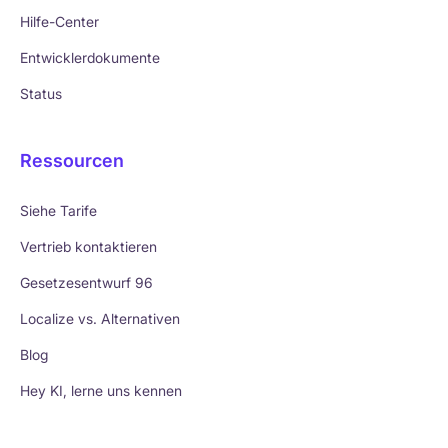
Hilfe-Center
Entwicklerdokumente
Status
Ressourcen
Siehe Tarife
Vertrieb kontaktieren
Gesetzesentwurf 96
Localize vs. Alternativen
Blog
Hey KI, lerne uns kennen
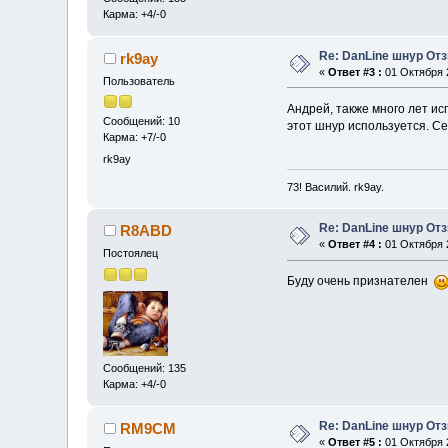
Карма: +4/-0
Re: DanLine шнур От
rk9ay
«
Ответ #3 :
01 Октября 2
Пользователь
Андрей, также много лет ис
Сообщений: 10
этот шнур используется. Се
Карма: +7/-0
rk9ay
73! Василий. rk9ay.
Re: DanLine шнур От
R8ABD
«
Ответ #4 :
01 Октября 2
Постоялец
Буду очень признателен
Сообщений: 135
Карма: +4/-0
Re: DanLine шнур От
RM9CM
«
Ответ #5 :
01 Октября 2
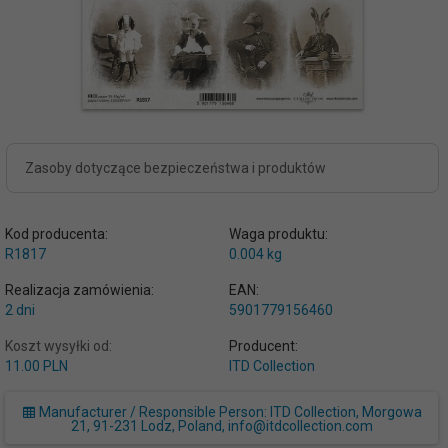
Zasoby dotyczące bezpieczeństwa i produktów
Kod producenta:
Waga produktu:
R1817
0.004
kg
Realizacja zamówienia:
EAN:
2 dni
5901779156460
Koszt wysyłki od:
Producent:
11.00 PLN
ITD Collection
Manufacturer / Responsible Person: ITD Collection, Morgowa
21, 91-231 Lodz, Poland, info@itdcollection.com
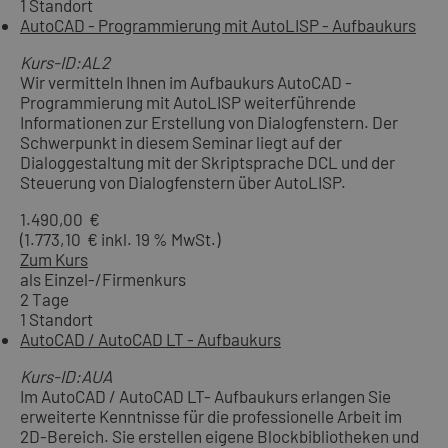
1 Standort
AutoCAD - Programmierung mit AutoLISP - Aufbaukurs
Kurs-ID:AL2
Wir vermitteln Ihnen im Aufbaukurs AutoCAD -
Programmierung mit AutoLISP weiterführende
Informationen zur Erstellung von Dialogfenstern. Der
Schwerpunkt in diesem Seminar liegt auf der
Dialoggestaltung mit der Skriptsprache DCL und der
Steuerung von Dialogfenstern über AutoLISP.
1.490,00 €
(1.773,10 € inkl. 19 % MwSt.)
Zum Kurs
als Einzel-/Firmenkurs
2 Tage
1 Standort
AutoCAD / AutoCAD LT - Aufbaukurs
Kurs-ID:AUA
Im AutoCAD / AutoCAD LT- Aufbaukurs erlangen Sie
erweiterte Kenntnisse für die professionelle Arbeit im
2D-Bereich. Sie erstellen eigene Blockbibliotheken und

━━━━━━━━━━━━━━━━━━━━━━━━━━━━━━

Would you mind returning each entry above word for word, skipping the images?

Completed task ->
Hilfe-Center
Entwicklerdokumente
Status
Ressourcen
Siehe Tarife
Vertrieb kontaktieren
Gesetzesentwurf 96
Localize vs. Alternativen
Blog
Hey KI, lerne uns kennen
Карма: +4/-0
Re: DanLine шнур От
rk9ay
«
Ответ #3 :
01 Октября 2
Пользователь
Андрей, также много лет ис
Сообщений: 10
этот шнур используется. Се
Карма: +7/-0
rk9ay
73! Василий. rk9ay.
Re: DanLine шнур От
R8ABD
«
Ответ #4 :
01 Октября 2
Постоялец
Буду очень признателен
Сообщений: 135
Карма: +4/-0
Re: DanLine шнур От
RM9CM
«
Ответ #5 :
01 Октября 2
Zasoby dotyczące bezpieczeństwa i produktów
Kod producenta:
Waga produktu:
R1817
0.004
kg
Realizacja zamówienia:
EAN:
2 dni
5901779156460
Koszt wysyłki od:
Producent:
11.00 PLN
ITD Collection
Manufacturer / Responsible Person: ITD Collection, Morgowa
21, 91-231 Lodz, Poland, info@itdcollection.com
1 Standort
AutoCAD - Programmierung mit AutoLISP - Aufbaukurs
Kurs-ID:AL2
Wir vermitteln Ihnen im Aufbaukurs AutoCAD -
Programmierung mit AutoLISP weiterführende
Informationen zur Erstellung von Dialogfenstern. Der
Schwerpunkt in diesem Seminar liegt auf der
Dialoggestaltung mit der Skriptsprache DCL und der
Steuerung von Dialogfenstern über AutoLISP.
1.490,00 €
(1.773,10 € inkl. 19 % MwSt.)
Zum Kurs
als Einzel-/Firmenkurs
2 Tage
1 Standort
AutoCAD / AutoCAD LT - Aufbaukurs
Kurs-ID:AUA
Im AutoCAD / AutoCAD LT- Aufbaukurs erlangen Sie
erweiterte Kenntnisse für die professionelle Arbeit im
2D-Bereich. Sie erstellen eigene Blockbibliotheken und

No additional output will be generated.